* Activity
From the entries below, gather each line containing the word "your".

___ Records provided ___

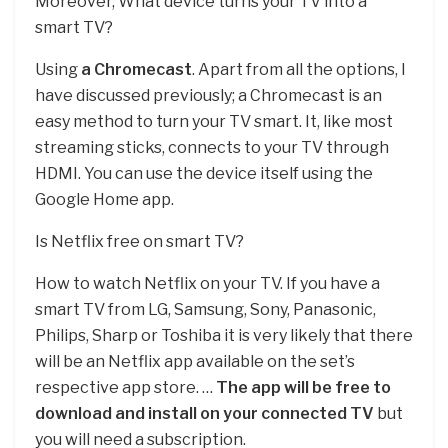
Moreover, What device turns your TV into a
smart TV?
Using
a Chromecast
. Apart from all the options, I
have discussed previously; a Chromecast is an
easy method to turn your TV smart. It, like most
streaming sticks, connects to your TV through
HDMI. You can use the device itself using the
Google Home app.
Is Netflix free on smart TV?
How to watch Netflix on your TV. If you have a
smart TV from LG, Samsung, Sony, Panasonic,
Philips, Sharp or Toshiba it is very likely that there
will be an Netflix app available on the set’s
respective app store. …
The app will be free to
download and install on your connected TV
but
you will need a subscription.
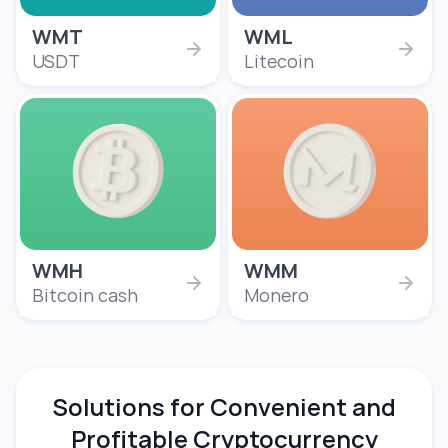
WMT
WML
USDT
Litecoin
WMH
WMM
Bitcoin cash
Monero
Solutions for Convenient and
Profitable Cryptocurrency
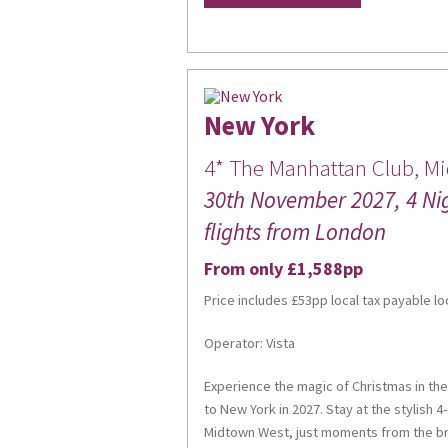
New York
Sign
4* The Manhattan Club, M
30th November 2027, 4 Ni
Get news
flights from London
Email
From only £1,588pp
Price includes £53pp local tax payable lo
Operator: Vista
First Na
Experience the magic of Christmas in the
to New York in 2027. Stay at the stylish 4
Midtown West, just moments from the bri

___

* Answer for this exercise
Moreover, What device turns your TV into a
easy method to turn your TV smart. It, like most
streaming sticks, connects to your TV through
How to watch Netflix on your TV. If you have a
download and install on your connected TV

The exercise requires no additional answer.